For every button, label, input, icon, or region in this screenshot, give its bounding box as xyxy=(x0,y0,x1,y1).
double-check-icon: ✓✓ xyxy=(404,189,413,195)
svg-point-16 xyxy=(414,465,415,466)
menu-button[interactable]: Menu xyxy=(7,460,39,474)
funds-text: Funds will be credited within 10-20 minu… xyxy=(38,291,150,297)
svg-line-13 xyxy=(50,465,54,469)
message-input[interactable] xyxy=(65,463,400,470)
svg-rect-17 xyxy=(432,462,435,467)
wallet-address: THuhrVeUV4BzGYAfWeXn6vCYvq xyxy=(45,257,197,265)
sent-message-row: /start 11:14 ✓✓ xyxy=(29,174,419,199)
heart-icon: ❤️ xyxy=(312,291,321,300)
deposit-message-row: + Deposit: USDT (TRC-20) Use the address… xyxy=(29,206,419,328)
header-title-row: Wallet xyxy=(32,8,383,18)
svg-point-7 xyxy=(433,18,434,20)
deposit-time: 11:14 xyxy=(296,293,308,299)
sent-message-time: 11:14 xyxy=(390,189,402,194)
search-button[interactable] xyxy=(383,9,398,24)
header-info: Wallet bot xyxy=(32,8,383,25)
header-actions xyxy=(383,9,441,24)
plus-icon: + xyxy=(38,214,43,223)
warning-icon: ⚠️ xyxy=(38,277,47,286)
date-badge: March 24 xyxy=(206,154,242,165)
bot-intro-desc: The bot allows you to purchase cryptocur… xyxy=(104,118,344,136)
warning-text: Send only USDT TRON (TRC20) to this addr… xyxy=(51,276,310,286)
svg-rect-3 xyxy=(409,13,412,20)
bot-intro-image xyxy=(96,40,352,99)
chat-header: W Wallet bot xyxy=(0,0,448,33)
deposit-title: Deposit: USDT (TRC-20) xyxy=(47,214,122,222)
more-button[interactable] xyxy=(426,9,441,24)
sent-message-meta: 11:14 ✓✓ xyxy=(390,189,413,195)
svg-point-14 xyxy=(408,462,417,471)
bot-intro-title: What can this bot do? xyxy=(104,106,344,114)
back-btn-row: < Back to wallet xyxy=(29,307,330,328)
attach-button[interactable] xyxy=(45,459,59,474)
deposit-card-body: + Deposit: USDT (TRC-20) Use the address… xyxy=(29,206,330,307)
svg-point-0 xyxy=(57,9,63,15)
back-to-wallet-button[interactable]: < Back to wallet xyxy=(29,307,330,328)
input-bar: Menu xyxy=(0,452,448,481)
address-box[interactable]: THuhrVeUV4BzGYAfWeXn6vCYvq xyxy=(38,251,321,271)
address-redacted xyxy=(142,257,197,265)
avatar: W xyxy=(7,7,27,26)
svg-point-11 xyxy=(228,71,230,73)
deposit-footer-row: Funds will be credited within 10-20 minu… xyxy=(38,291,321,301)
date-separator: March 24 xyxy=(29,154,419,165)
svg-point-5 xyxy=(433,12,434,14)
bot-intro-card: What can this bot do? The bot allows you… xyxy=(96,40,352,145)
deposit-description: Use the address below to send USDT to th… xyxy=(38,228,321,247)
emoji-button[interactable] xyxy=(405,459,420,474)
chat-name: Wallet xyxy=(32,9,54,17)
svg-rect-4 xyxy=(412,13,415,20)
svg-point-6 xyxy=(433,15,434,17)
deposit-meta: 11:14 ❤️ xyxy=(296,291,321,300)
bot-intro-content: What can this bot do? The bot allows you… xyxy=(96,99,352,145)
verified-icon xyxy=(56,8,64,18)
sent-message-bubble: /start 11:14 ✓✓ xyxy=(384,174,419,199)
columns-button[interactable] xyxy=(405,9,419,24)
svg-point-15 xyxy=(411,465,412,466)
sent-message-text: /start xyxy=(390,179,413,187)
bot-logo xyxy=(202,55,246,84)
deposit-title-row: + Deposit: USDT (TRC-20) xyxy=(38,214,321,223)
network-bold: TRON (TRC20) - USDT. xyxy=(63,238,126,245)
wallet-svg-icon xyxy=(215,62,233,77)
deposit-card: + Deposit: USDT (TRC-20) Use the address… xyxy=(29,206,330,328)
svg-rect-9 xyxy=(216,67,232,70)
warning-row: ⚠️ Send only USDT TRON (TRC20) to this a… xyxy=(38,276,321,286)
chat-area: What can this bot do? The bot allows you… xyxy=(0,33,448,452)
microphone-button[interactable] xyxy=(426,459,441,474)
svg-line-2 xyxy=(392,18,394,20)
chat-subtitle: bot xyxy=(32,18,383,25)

==

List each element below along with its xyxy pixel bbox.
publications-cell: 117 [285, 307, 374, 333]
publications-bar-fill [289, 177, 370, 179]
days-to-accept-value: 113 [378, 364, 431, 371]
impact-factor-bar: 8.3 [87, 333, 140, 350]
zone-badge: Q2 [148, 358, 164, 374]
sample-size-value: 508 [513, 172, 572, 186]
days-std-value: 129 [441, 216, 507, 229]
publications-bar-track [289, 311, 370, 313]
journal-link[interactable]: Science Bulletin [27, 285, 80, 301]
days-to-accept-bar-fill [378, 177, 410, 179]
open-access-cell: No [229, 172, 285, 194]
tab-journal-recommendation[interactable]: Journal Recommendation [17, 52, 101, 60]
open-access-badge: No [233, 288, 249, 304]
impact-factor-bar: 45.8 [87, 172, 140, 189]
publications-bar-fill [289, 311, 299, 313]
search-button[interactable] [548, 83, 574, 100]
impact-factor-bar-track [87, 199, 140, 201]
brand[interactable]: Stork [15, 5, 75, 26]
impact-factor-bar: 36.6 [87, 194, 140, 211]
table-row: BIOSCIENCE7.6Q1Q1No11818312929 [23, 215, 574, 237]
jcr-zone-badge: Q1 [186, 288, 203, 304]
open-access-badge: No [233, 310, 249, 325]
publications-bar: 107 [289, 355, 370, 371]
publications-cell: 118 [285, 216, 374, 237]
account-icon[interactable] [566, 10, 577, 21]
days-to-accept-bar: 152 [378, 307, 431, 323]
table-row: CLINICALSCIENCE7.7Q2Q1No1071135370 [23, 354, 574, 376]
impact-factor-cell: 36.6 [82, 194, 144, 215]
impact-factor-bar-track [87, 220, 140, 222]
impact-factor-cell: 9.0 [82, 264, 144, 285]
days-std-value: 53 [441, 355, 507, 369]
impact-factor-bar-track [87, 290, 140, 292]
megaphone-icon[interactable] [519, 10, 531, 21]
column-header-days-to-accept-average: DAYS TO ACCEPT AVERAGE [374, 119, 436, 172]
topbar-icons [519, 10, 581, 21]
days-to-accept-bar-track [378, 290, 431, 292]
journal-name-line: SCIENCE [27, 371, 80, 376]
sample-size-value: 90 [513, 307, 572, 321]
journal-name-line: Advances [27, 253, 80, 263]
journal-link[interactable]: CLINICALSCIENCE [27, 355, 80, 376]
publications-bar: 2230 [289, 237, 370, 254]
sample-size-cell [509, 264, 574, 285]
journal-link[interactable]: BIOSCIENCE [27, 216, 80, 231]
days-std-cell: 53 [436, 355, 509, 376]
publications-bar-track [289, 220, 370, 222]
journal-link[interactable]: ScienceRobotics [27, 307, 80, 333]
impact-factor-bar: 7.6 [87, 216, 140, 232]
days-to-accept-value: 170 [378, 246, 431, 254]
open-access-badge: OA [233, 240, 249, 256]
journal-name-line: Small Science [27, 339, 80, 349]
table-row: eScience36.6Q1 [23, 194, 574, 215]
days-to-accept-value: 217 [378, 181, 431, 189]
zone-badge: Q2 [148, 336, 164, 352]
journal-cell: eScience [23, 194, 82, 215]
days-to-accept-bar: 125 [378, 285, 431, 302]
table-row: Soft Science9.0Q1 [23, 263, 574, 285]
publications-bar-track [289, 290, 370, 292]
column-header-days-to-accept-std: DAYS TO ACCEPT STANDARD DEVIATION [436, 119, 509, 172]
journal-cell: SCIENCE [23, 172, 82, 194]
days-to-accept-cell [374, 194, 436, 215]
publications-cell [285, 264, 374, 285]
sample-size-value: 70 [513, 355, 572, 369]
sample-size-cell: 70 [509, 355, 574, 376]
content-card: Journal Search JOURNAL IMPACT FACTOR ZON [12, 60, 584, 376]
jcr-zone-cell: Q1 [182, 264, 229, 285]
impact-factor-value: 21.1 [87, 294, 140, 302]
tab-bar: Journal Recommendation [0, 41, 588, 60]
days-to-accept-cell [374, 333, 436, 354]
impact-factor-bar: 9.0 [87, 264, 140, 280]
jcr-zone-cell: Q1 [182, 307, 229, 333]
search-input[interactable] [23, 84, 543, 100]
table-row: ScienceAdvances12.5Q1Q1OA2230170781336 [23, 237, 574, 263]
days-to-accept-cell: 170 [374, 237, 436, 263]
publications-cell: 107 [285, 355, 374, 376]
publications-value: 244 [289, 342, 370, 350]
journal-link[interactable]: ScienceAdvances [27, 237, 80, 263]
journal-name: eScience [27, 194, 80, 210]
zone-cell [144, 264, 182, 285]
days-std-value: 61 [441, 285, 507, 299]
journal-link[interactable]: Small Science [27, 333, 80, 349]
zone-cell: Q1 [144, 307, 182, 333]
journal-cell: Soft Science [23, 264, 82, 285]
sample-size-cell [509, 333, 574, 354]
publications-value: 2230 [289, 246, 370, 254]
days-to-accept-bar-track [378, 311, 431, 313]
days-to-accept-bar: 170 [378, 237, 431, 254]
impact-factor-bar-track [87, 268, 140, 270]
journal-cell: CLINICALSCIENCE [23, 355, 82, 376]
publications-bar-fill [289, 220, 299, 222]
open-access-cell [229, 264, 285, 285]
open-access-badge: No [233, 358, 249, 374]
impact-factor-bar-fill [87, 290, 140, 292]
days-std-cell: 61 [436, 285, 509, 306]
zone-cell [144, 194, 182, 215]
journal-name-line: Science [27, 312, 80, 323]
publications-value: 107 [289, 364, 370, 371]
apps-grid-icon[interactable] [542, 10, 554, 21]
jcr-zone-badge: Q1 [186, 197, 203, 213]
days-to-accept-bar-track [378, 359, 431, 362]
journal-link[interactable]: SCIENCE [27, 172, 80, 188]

Problem to work on
Report the number of lines, in the entries above, that contain the word "start", without any other text.

Exercise answer
3